▶ What the exercise asks: In the entries below, some lines contain "Games"; work out how many and answer with the figure only.

***** Input records *****

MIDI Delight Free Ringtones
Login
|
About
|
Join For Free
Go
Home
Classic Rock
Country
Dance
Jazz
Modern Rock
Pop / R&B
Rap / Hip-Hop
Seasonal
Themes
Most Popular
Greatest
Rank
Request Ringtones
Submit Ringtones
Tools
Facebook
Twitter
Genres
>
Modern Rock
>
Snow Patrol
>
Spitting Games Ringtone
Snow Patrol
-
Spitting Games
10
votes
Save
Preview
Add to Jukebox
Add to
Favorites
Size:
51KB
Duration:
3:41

*****
***** Input records *****

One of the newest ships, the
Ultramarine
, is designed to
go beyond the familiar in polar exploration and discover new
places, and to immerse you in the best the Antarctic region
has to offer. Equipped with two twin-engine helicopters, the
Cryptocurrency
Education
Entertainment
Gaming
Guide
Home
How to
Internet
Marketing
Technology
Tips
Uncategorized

*****
***** Input records *****

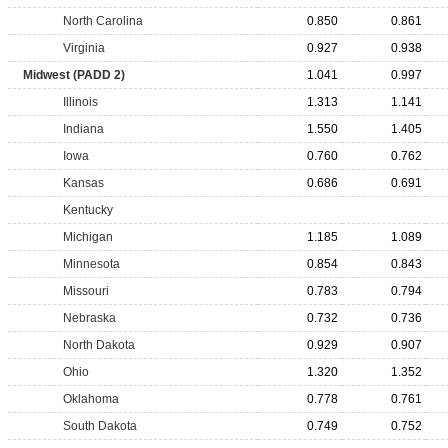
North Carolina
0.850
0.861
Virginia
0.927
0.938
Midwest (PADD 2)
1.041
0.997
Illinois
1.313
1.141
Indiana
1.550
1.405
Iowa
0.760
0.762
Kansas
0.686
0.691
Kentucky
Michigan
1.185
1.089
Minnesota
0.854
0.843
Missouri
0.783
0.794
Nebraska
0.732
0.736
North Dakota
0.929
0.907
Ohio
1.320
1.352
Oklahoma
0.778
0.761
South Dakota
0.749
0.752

*****

▶ Answer section: 2